Task goal:
Make an exact reproduction of all the data.

Extracted page text data:
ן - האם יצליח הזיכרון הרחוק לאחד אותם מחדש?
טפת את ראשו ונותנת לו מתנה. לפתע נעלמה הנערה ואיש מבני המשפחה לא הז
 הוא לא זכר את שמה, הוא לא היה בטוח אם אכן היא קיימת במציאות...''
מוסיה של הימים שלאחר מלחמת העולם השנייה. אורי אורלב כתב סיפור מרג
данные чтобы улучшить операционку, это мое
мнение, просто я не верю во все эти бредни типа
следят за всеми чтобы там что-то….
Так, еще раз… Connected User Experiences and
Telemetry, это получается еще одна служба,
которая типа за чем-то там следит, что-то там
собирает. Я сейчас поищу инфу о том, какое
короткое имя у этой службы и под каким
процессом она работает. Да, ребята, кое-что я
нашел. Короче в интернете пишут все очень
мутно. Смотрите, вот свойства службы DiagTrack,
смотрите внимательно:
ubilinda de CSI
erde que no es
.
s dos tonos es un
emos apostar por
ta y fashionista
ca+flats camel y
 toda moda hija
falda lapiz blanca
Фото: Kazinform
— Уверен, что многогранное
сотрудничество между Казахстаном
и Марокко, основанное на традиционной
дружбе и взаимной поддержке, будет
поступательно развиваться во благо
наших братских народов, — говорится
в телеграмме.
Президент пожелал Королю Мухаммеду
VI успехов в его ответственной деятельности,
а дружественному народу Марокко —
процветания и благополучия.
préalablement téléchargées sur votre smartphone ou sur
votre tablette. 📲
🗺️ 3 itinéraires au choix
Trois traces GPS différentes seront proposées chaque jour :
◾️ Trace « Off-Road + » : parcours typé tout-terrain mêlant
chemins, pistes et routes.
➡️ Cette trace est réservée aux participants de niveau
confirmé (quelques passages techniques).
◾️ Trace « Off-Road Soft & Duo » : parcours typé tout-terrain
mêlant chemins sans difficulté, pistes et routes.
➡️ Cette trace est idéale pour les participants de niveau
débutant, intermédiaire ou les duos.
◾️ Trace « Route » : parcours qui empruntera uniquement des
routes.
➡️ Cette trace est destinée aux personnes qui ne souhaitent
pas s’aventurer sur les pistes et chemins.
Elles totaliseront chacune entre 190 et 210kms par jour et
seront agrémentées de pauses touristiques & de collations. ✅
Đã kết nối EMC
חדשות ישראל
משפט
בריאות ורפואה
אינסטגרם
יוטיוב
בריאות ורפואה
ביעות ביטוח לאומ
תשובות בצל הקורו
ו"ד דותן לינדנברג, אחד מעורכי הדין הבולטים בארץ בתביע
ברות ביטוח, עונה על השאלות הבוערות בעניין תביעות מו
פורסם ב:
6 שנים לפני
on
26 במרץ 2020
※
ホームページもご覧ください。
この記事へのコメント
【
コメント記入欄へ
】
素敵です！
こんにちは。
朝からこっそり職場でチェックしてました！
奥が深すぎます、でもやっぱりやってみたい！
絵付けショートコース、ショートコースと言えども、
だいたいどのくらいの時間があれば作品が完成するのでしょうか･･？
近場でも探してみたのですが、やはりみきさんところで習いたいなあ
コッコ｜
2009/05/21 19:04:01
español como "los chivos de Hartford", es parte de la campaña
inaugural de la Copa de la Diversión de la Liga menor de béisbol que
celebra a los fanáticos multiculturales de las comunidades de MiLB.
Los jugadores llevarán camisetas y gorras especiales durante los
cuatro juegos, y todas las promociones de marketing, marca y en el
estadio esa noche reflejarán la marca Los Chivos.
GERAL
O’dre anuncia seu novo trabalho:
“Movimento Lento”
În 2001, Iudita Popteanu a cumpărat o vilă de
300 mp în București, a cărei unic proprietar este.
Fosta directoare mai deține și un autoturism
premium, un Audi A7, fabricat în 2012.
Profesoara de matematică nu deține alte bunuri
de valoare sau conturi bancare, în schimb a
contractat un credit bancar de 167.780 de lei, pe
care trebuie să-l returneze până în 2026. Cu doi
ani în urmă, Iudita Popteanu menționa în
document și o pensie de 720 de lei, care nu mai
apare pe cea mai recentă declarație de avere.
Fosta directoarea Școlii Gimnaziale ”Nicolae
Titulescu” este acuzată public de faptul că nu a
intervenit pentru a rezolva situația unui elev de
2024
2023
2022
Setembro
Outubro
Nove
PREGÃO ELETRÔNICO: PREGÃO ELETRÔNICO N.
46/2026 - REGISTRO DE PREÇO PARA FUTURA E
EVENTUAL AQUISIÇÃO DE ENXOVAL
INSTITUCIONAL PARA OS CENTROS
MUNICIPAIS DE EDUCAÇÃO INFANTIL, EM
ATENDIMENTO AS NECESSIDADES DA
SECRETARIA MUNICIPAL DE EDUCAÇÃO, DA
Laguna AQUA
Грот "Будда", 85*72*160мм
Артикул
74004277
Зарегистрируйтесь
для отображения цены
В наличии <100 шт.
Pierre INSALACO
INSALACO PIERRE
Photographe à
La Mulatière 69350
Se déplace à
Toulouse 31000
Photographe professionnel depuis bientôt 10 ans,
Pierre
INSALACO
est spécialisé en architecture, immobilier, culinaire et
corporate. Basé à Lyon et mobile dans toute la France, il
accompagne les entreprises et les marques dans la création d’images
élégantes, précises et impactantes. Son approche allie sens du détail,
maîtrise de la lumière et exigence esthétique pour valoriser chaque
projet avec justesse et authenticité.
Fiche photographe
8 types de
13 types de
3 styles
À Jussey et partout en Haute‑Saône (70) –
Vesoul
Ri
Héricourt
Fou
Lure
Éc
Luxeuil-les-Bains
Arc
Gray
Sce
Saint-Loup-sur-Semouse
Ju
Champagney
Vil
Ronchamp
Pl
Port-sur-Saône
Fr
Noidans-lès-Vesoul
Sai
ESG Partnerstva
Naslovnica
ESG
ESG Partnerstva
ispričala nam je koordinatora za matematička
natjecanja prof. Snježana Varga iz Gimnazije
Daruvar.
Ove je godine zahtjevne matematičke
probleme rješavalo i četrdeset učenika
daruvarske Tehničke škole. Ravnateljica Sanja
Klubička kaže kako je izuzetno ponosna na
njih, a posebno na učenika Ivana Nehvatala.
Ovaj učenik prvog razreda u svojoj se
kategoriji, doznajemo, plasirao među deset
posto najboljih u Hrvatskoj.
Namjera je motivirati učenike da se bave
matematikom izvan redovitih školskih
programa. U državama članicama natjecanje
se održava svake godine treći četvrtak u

Task output:
ן - האם יצליח הזיכרון הרחוק לאחד אותם מחדש?
טפת את ראשו ונותנת לו מתנה. לפתע נעלמה הנערה ואיש מבני המשפחה לא הז
 הוא לא זכר את שמה, הוא לא היה בטוח אם אכן היא קיימת במציאות...''
מוסיה של הימים שלאחר מלחמת העולם השנייה. אורי אורלב כתב סיפור מרג
данные чтобы улучшить операционку, это мое
мнение, просто я не верю во все эти бредни типа
следят за всеми чтобы там что-то….
Так, еще раз… Connected User Experiences and
Telemetry, это получается еще одна служба,
которая типа за чем-то там следит, что-то там
собирает. Я сейчас поищу инфу о том, какое
короткое имя у этой службы и под каким
процессом она работает. Да, ребята, кое-что я
нашел. Короче в интернете пишут все очень
мутно. Смотрите, вот свойства службы DiagTrack,
смотрите внимательно:
ubilinda de CSI
erde que no es
.
s dos tonos es un
emos apostar por
ta y fashionista
ca+flats camel y
 toda moda hija
falda lapiz blanca
Фото: Kazinform
— Уверен, что многогранное
сотрудничество между Казахстаном
и Марокко, основанное на традиционной
дружбе и взаимной поддержке, будет
поступательно развиваться во благо
наших братских народов, — говорится
в телеграмме.
Президент пожелал Королю Мухаммеду
VI успехов в его ответственной деятельности,
а дружественному народу Марокко —
процветания и благополучия.
préalablement téléchargées sur votre smartphone ou sur
votre tablette. 📲
🗺️ 3 itinéraires au choix
Trois traces GPS différentes seront proposées chaque jour :
◾️ Trace « Off-Road + » : parcours typé tout-terrain mêlant
chemins, pistes et routes.
➡️ Cette trace est réservée aux participants de niveau
confirmé (quelques passages techniques).
◾️ Trace « Off-Road Soft & Duo » : parcours typé tout-terrain
mêlant chemins sans difficulté, pistes et routes.
➡️ Cette trace est idéale pour les participants de niveau
débutant, intermédiaire ou les duos.
◾️ Trace « Route » : parcours qui empruntera uniquement des
routes.
➡️ Cette trace est destinée aux personnes qui ne souhaitent
pas s’aventurer sur les pistes et chemins.
Elles totaliseront chacune entre 190 et 210kms par jour et
seront agrémentées de pauses touristiques & de collations. ✅
Đã kết nối EMC
חדשות ישראל
משפט
בריאות ורפואה
אינסטגרם
יוטיוב
בריאות ורפואה
ביעות ביטוח לאומ
תשובות בצל הקורו
ו"ד דותן לינדנברג, אחד מעורכי הדין הבולטים בארץ בתביע
ברות ביטוח, עונה על השאלות הבוערות בעניין תביעות מו
פורסם ב:
6 שנים לפני
on
26 במרץ 2020
※
ホームページもご覧ください。
この記事へのコメント
【
コメント記入欄へ
】
素敵です！
こんにちは。
朝からこっそり職場でチェックしてました！
奥が深すぎます、でもやっぱりやってみたい！
絵付けショートコース、ショートコースと言えども、
だいたいどのくらいの時間があれば作品が完成するのでしょうか･･？
近場でも探してみたのですが、やはりみきさんところで習いたいなあ
コッコ｜
2009/05/21 19:04:01
español como "los chivos de Hartford", es parte de la campaña
inaugural de la Copa de la Diversión de la Liga menor de béisbol que
celebra a los fanáticos multiculturales de las comunidades de MiLB.
Los jugadores llevarán camisetas y gorras especiales durante los
cuatro juegos, y todas las promociones de marketing, marca y en el
estadio esa noche reflejarán la marca Los Chivos.
GERAL
O’dre anuncia seu novo trabalho:
“Movimento Lento”
În 2001, Iudita Popteanu a cumpărat o vilă de
300 mp în București, a cărei unic proprietar este.
Fosta directoare mai deține și un autoturism
premium, un Audi A7, fabricat în 2012.
Profesoara de matematică nu deține alte bunuri
de valoare sau conturi bancare, în schimb a
contractat un credit bancar de 167.780 de lei, pe
care trebuie să-l returneze până în 2026. Cu doi
ani în urmă, Iudita Popteanu menționa în
document și o pensie de 720 de lei, care nu mai
apare pe cea mai recentă declarație de avere.
Fosta directoarea Școlii Gimnaziale ”Nicolae
Titulescu” este acuzată public de faptul că nu a
intervenit pentru a rezolva situația unui elev de
2024
2023
2022
Setembro
Outubro
Nove
PREGÃO ELETRÔNICO: PREGÃO ELETRÔNICO N.
46/2026 - REGISTRO DE PREÇO PARA FUTURA E
EVENTUAL AQUISIÇÃO DE ENXOVAL
INSTITUCIONAL PARA OS CENTROS
MUNICIPAIS DE EDUCAÇÃO INFANTIL, EM
ATENDIMENTO AS NECESSIDADES DA
SECRETARIA MUNICIPAL DE EDUCAÇÃO, DA
Laguna AQUA
Грот "Будда", 85*72*160мм
Артикул
74004277
Зарегистрируйтесь
для отображения цены
В наличии <100 шт.
Pierre INSALACO
INSALACO PIERRE
Photographe à
La Mulatière 69350
Se déplace à
Toulouse 31000
Photographe professionnel depuis bientôt 10 ans,
Pierre
INSALACO
est spécialisé en architecture, immobilier, culinaire et
corporate. Basé à Lyon et mobile dans toute la France, il
accompagne les entreprises et les marques dans la création d’images
élégantes, précises et impactantes. Son approche allie sens du détail,
maîtrise de la lumière et exigence esthétique pour valoriser chaque
projet avec justesse et authenticité.
Fiche photographe
8 types de
13 types de
3 styles
À Jussey et partout en Haute‑Saône (70) –
Vesoul
Ri
Héricourt
Fou
Lure
Éc
Luxeuil-les-Bains
Arc
Gray
Sce
Saint-Loup-sur-Semouse
Ju
Champagney
Vil
Ronchamp
Pl
Port-sur-Saône
Fr
Noidans-lès-Vesoul
Sai
ESG Partnerstva
Naslovnica
ESG
ESG Partnerstva
ispričala nam je koordinatora za matematička
natjecanja prof. Snježana Varga iz Gimnazije
Daruvar.
Ove je godine zahtjevne matematičke
probleme rješavalo i četrdeset učenika
daruvarske Tehničke škole. Ravnateljica Sanja
Klubička kaže kako je izuzetno ponosna na
njih, a posebno na učenika Ivana Nehvatala.
Ovaj učenik prvog razreda u svojoj se
kategoriji, doznajemo, plasirao među deset
posto najboljih u Hrvatskoj.
Namjera je motivirati učenike da se bave
matematikom izvan redovitih školskih
programa. U državama članicama natjecanje
se održava svake godine treći četvrtak u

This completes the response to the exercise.